Potential remedies include expanded phonological annotation coverage, semi- or weakly-supervised pretraining, viewpoint-invariant augmentation, adaptive domain normalization, and tighter integration of multimodal cues (hand, face, mouth region). Future research aims to extend WLASL-style benchmarking to continuous and sentence-level SLR, integrate 3D kinematic signals (e.g., via Sign3D-WLASL), and develop robust signer-adaptive models using the full multimodal spectrum.

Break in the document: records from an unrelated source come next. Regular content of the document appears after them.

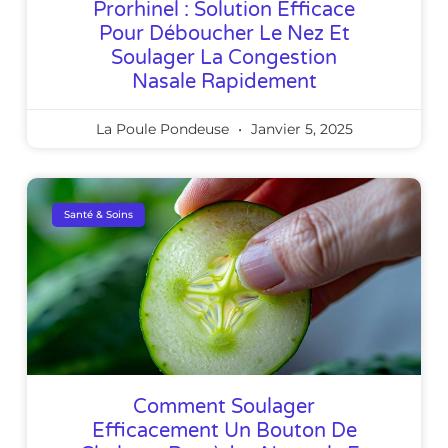
Prorhinel : Solution Efficace
Pour Déboucher Le Nez Et
Soulager La Congestion
Nasale Rapidement
La Poule Pondeuse
Janvier 5, 2025
Santé & Soins
Comment Soulager
Efficacement Un Bouton De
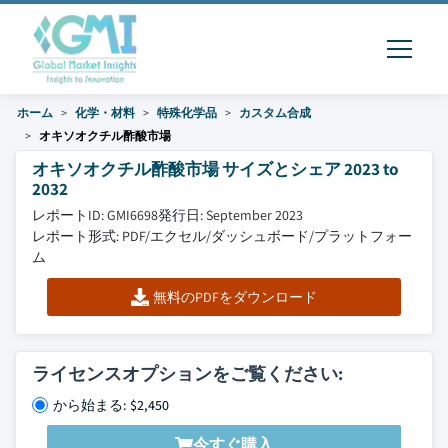
ホーム
化学・材料
特殊化学品
カスタム合成
オキソオクチル酢酸市場
オキソオクチル酢酸市場 サイズとシェア 2023 to
2032
レポートID: GMI6698
発行日: September 2023
レポート形式: PDF/エクセル/ダッシュボード/プラットフォー
ム
無料のPDFをダウンロード
ライセンスオプションをご覧ください:
から始まる: $2,450
今すぐ購入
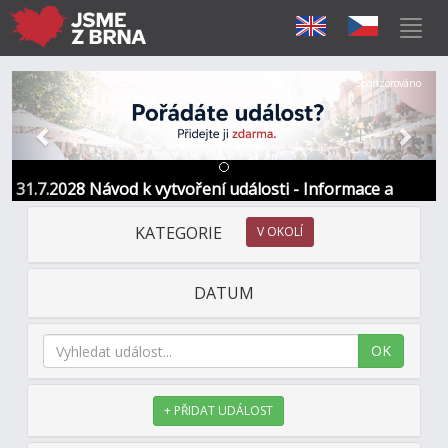
Předchozí
Další
Sponzorováno
31.7.2028 Návod k vytvoření události - Informace a
kontakt
KATEGORIE
V OKOLÍ
DATUM
OK
+ PŘIDAT UDÁLOST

7. Practical Impact and Applications

WLASL’s design has enabled the creation, benchmarking, and cross-comparison of most prominent isolated sign language recognition pipelines published since 2020. Emerging downstream applications include speech-to-sign animation systems (e.g., Speak2Sign3D) that support spoken English to ASL gloss translation and realistic 3D human motion synthesis, using WLASL-derived glosses and pose trajectories as supervision. The dataset is publicly available for non-commercial research under CC-BY-4.0 annotation licenses, though video redistribution remains bound by original source terms. WLASL’s influence extends to allied fields including human action recognition, multi-modal translation, and sign language phonology (Rahman et al., 9 Jul 2025, Rahman et al., 9 Jul 2025).

The scientific community continues to use WLASL as the principal touchstone for evaluating isolated ASL recognition, phonological modeling, and multimodal fusion, driving methodological innovation and deeper understanding of sign language structure in machine learning contexts.